Jóvenes, lindos y héroes

 Por Pablo Toblli |


Epílogo para una historia de la juventud del siglo XX

Luis Antonio de Villena en Biografía del fracaso deslindó las capas del inconformismo de los artistas del siglo XIX con la sociedad vigente, que tuvieron como sueño estético/existencial el deseo de una vida absoluta capaz de albergar el ideal del arte y cambiar el mundo, aunque tal fin siempre fue un tesoro en fuga e inaprensible. Este fue el legado con el que los rockeros del siglo XX pergeñaron su juventud, unida al embudo del genio-vidente-dios, pero insertos en un mundo más globalizado que ponía en vidriera al sujeto no sólo talentoso, con mundos interiores vastos y ricos, sino también a su posibilidad de llevarlo en su cuerpo, en sus apariciones públicas en televisión, en su ropa que simbolizaba la alteridad producto del auge de las modas textiles, que se diversificaban,  en contraposición a las propuestas escuetas para vestirse en el siglo XIX, que no permitían mucha distinción de los capitales simbólicos, más allá de algún traje desvalido y una barba descuidada de algún poeta de mala muerte. 

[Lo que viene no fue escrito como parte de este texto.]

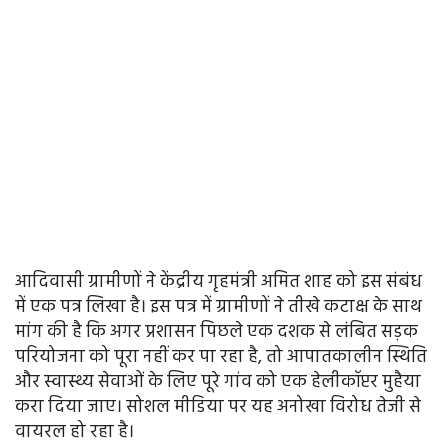
आदिवासी ग्रामीणों ने केंद्रीय गृहमंत्री अमित शाह को इस संबंध
में एक पत्र लिखा है। इस पत्र में ग्रामीणों ने तीखे कटाक्ष के साथ
मांग की है कि अगर प्रशासन पिछले एक दशक से लंबित सड़क
परियोजना को पूरा नहीं कर पा रहा है, तो आपातकालीन स्थिति
और स्वास्थ्य सेवाओं के लिए पूरे गांव को एक हेलीकॉप्टर मुहैया
करा दिया जाए। सोशल मीडिया पर यह अनोखा विरोध तेजी से
वायरल हो रहा है।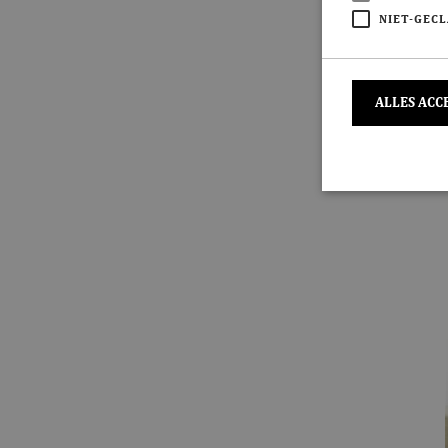
NIET-GECL
ALLES ACC
S
Strikt noodzakeli
De website kan ni
Naam
CookieScriptC
ASP.NET_Sessi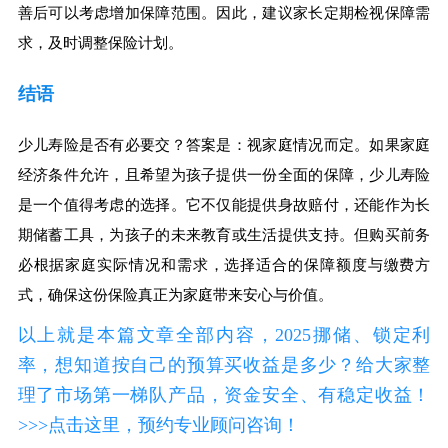
善后可以考虑增加保障范围。因此，建议家长定期检视保障需
求，及时调整保险计划。
结语
少儿寿险是否有必要交？答案是：视家庭情况而定。如果家庭
经济条件允许，且希望为孩子提供一份全面的保障，少儿寿险
是一个值得考虑的选择。它不仅能提供身故赔付，还能作为长
期储蓄工具，为孩子的未来教育或生活提供支持。但购买前务
必根据家庭实际情况和需求，选择适合的保障额度与缴费方
式，确保这份保险真正为家庭带来安心与价值。
以上就是本篇文章全部内容，2025挪储、锁定利
率，想知道按自己的预算买收益是多少？给大家整
理了市场第一梯队产品，资金安全、有稳定收益！
>>>点击这里，预约专业顾问咨询！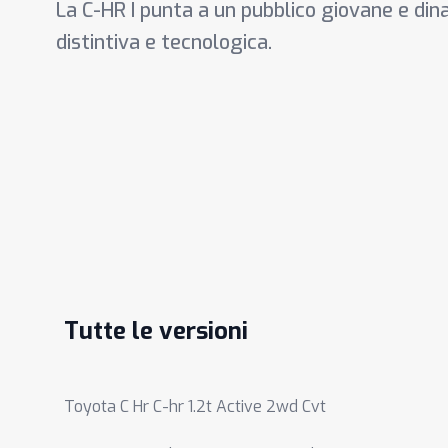
La C-HR I punta a un pubblico giovane e dina
distintiva e tecnologica.
Tutte le versioni
Toyota C Hr C-hr 1.2t Active 2wd Cvt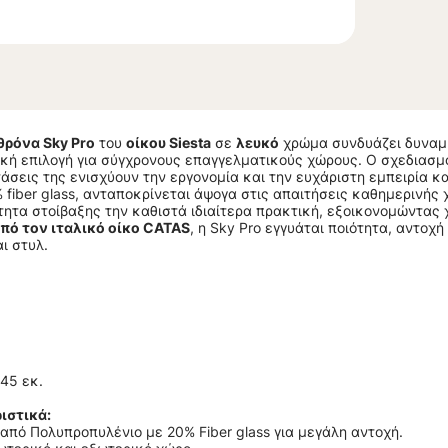
θρόνα Sky Pro
του
οίκου Siesta
σε
λευκό
χρώμα συνδυάζει δυναμι
κή επιλογή για σύγχρονους επαγγελματικούς χώρους. Ο σχεδιασμό
άσεις της ενισχύουν την εργονομία και την ευχάριστη εμπειρία
 fiber glass, ανταποκρίνεται άψογα στις απαιτήσεις καθημερινής
ητα στοίβαξης την καθιστά ιδιαίτερα πρακτική, εξοικονομώντας χ
πό τον ιταλικό οίκο CATAS
, η Sky Pro εγγυάται ποιότητα, αντοχ
ι στυλ.
45 εκ.
ιστικά:
πό Πολυπροπυλένιο με 20% Fiber glass για μεγάλη αντοχή.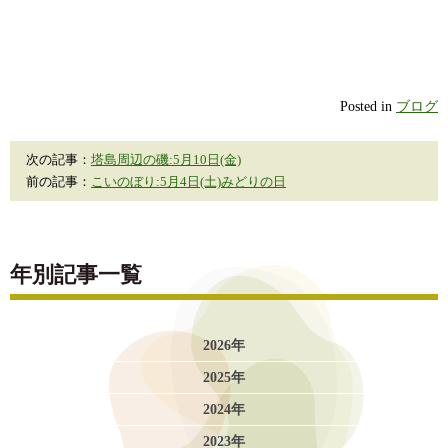
Posted in
ブログ
次の記事：
塔島周辺の磯:5月10日(金)
前の記事：
こいのぼり:5月4日(土)みどりの日
年別記事一覧
2026年
2025年
2024年
2023年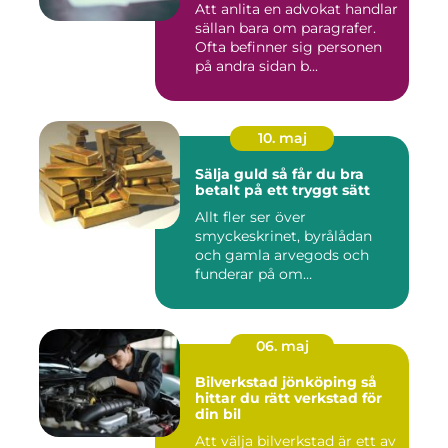
Att anlita en advokat handlar
sällan bara om paragrafer.
Ofta befinner sig personen
på andra sidan b...
10. maj
Sälja guld så får du bra
betalt på ett tryggt sätt
Allt fler ser över
smyckeskrinet, byrålådan
och gamla arvegods och
funderar på om
värdesakerna går a...
06. maj
Bilverkstad jönköping så
hittar du rätt verkstad för
din bil
Att välja bilverkstad är ett av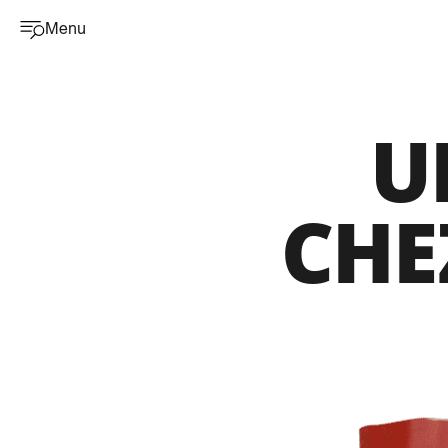
Menu
U
CHE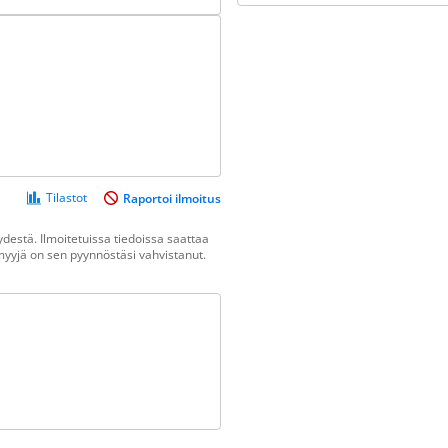
Tilastot
Raportoi ilmoitus
destä. Ilmoitetuissa tiedoissa saattaa
n myyjä on sen pyynnöstäsi vahvistanut.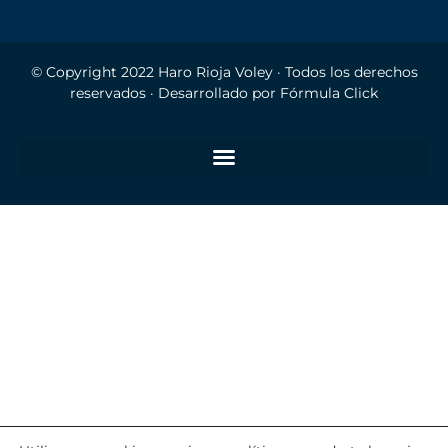
© Copyright 2022
Haro Rioja Voley
· Todos los derechos
reservados · Desarrollado por
Fórmula Click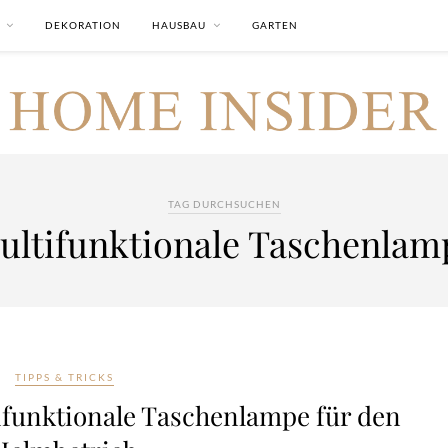
DEKORATION
HAUSBAU
GARTEN
TAG DURCHSUCHEN
ultifunktionale Taschenlam
TIPPS & TRICKS
ifunktionale Taschenlampe für den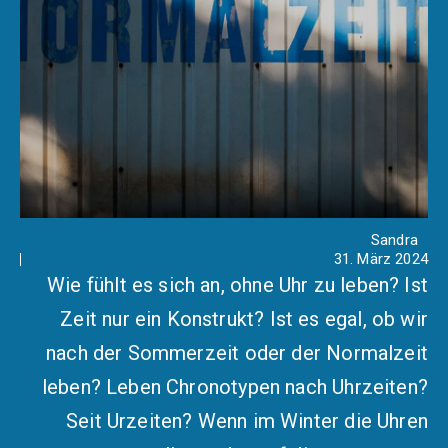
Sandra
31. März 2024
Wie fühlt es sich an, ohne Uhr zu leben? Ist
Zeit nur ein Konstrukt? Ist es egal, ob wir
nach der Sommerzeit oder der Normalzeit
leben? Leben Chronotypen nach Uhrzeiten?
Seit Urzeiten? Wenn im Winter die Uhren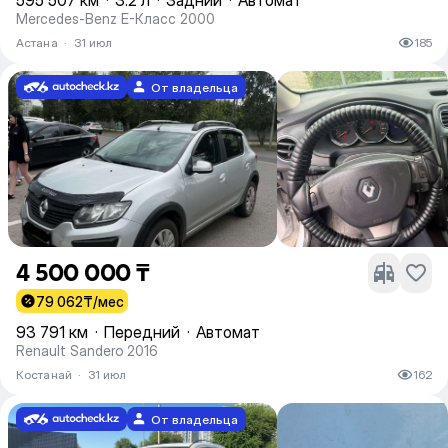
595 507 км
·
3.2 л
·
Задний
·
Автомат
Mercedes-Benz E-Класс 2000
Астана
·
31 июл
185
От владельца
4 500 000 ₸
79 062
₸/мес
93 791 км
·
Передний
·
Автомат
Renault Sandero 2016
Костанай
·
31 июл
162
От владельца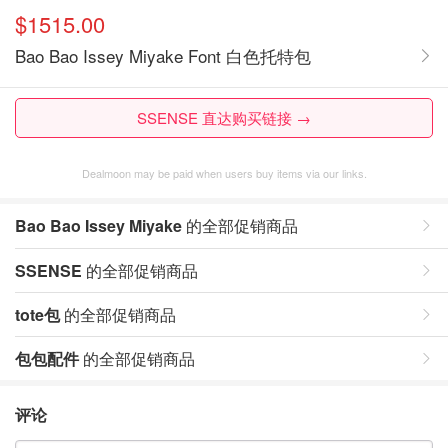
$1515.00
Bao Bao Issey Miyake Font 白色托特包
SSENSE 直达购买链接 →
Dealmoon may be paid when users buy items via our links.
Bao Bao Issey Miyake
的全部促销商品
SSENSE
的全部促销商品
tote包
的全部促销商品
包包配件
的全部促销商品
评论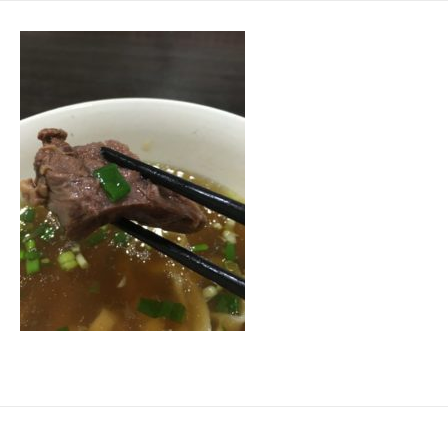
日
ゴ
リ
ー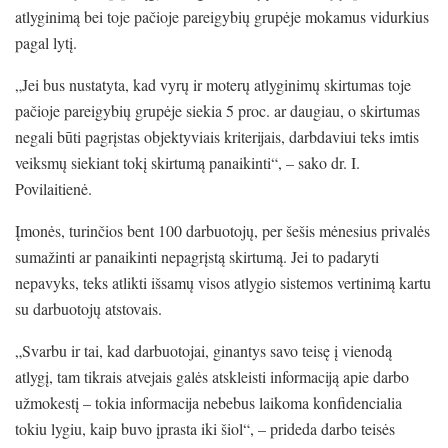
atlyginimą bei toje pačioje pareigybių grupėje mokamus vidurkius
pagal lytį.
„Jei bus nustatyta, kad vyrų ir moterų atlyginimų skirtumas toje
pačioje pareigybių grupėje siekia 5 proc. ar daugiau, o skirtumas
negali būti pagrįstas objektyviais kriterijais, darbdaviui teks imtis
veiksmų siekiant tokį skirtumą panaikinti“, – sako dr. I.
Povilaitienė.
Įmonės, turinčios bent 100 darbuotojų, per šešis mėnesius privalės
sumažinti ar panaikinti nepagrįstą skirtumą. Jei to padaryti
nepavyks, teks atlikti išsamų visos atlygio sistemos vertinimą kartu
su darbuotojų atstovais.
„Svarbu ir tai, kad darbuotojai, ginantys savo teisę į vienodą
atlygį, tam tikrais atvejais galės atskleisti informaciją apie darbo
užmokestį – tokia informacija nebebus laikoma konfidencialia
tokiu lygiu, kaip buvo įprasta iki šiol“, – prideda darbo teisės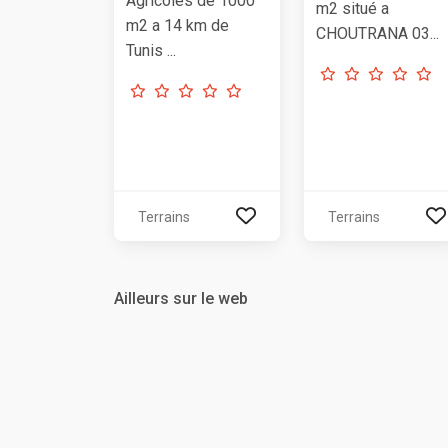
Agricoles de 1000
m2 situé a
m2 a 14 km de
CHOUTRANA 03...
Tunis ...
Terrains
Terrains
Ailleurs sur le web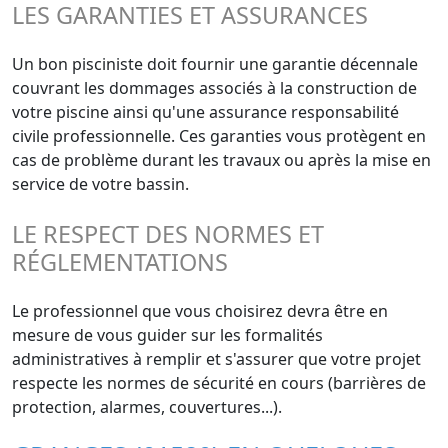
LES GARANTIES ET ASSURANCES
Un bon pisciniste doit fournir une garantie décennale
couvrant les dommages associés à la construction de
votre piscine ainsi qu'une assurance responsabilité
civile professionnelle. Ces garanties vous protègent en
cas de problème durant les travaux ou après la mise en
service de votre bassin.
LE RESPECT DES NORMES ET
RÉGLEMENTATIONS
Le professionnel que vous choisirez devra être en
mesure de vous guider sur les formalités
administratives à remplir et s'assurer que votre projet
respecte les normes de sécurité en cours (barrières de
protection, alarmes, couvertures...).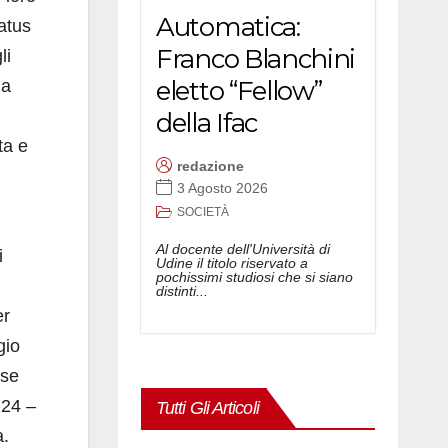
Automatica:
atus
Franco Blanchini
li
eletto “Fellow”
za
della Ifac
ta e
redazione
3 Agosto 2026
SOCIETÀ
Al docente dell'Università di
i
Udine il titolo riservato a
pochissimi studiosi che si siano
distinti...
er
gio
sse
 24 –
Tutti Gli Articoli
a.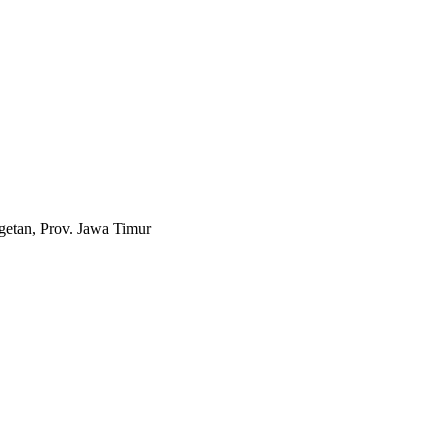
etan, Prov. Jawa Timur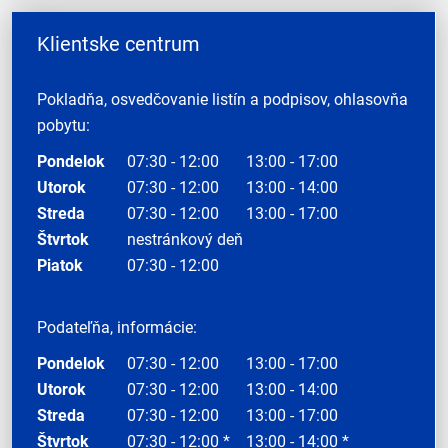
Klientske centrum
Pokladňa, osvedčovanie listín a podpisov, ohlasovňa
pobytu:
Pondelok
07:30 - 12:00
13:00 - 17:00
Utorok
07:30 - 12:00
13:00 - 14:00
Streda
07:30 - 12:00
13:00 - 17:00
Štvrtok
nestránkový deň
Piatok
07:30 - 12:00
Podateľňa, informácie:
Pondelok
07:30 - 12:00
13:00 - 17:00
Utorok
07:30 - 12:00
13:00 - 14:00
Streda
07:30 - 12:00
13:00 - 17:00
Štvrtok
07:30 - 12:00 *
13:00 - 14:00 *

De Villena en su texto propone que existió una estructura de sentimiento característica en todos los artistas del siglo XIX que se convirtieron en leyenda, y que es la sensación de sentirse perdedores, pero la noción de perdedor es la disconformidad y la orfandad que motiva a la deserción de una vida confinada a la carencia de belleza de los días ordinarios y efectistas de la modernidad, de ese orden vigente, bajo una luz monótona de una burguesía que no los seducía. Entonces, luego de la búsqueda artística y de la frustración por un mundo que no la encauza, apareció en muchos de ellos la reclusión; pero no cualquier reclusión que implique la resignación a convertirse en eso que nunca quisieron ser, sino una reclusión excéntrica, siguiendo en el magma-contrasistema en el que se ahondaba en los excesos, en la pobreza económica, en la locura y en el olvido: los últimos suspiros de las biografías de Rimbaud, Paul Gauguin, Antonin Artaud, nos marcan la tónica de esta cosmovisión.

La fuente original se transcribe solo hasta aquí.